● Task prompt: If a line in the data holds "Chrome", copy that line out in full.
------ Supplied information ------
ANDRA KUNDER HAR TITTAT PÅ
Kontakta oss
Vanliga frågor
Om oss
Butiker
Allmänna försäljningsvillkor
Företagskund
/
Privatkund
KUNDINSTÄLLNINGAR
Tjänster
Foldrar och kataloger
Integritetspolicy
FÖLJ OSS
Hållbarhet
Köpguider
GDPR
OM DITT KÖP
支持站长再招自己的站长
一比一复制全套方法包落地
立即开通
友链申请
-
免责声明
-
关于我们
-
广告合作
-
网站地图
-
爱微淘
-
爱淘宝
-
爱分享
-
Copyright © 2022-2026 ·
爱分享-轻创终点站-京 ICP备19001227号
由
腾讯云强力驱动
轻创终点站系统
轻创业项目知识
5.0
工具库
------
------ Supplied information ------
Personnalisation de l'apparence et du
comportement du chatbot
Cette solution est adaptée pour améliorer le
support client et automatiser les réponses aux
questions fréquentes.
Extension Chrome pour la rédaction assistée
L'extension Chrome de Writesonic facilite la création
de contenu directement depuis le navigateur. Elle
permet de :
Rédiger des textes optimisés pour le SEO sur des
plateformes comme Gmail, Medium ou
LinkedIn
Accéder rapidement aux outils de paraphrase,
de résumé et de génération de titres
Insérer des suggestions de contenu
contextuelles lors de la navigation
------
------ Supplied information ------
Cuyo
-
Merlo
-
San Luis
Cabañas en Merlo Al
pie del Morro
------
● Solution:
Extension Chrome pour la rédaction assistée
L'extension Chrome de Writesonic facilite la création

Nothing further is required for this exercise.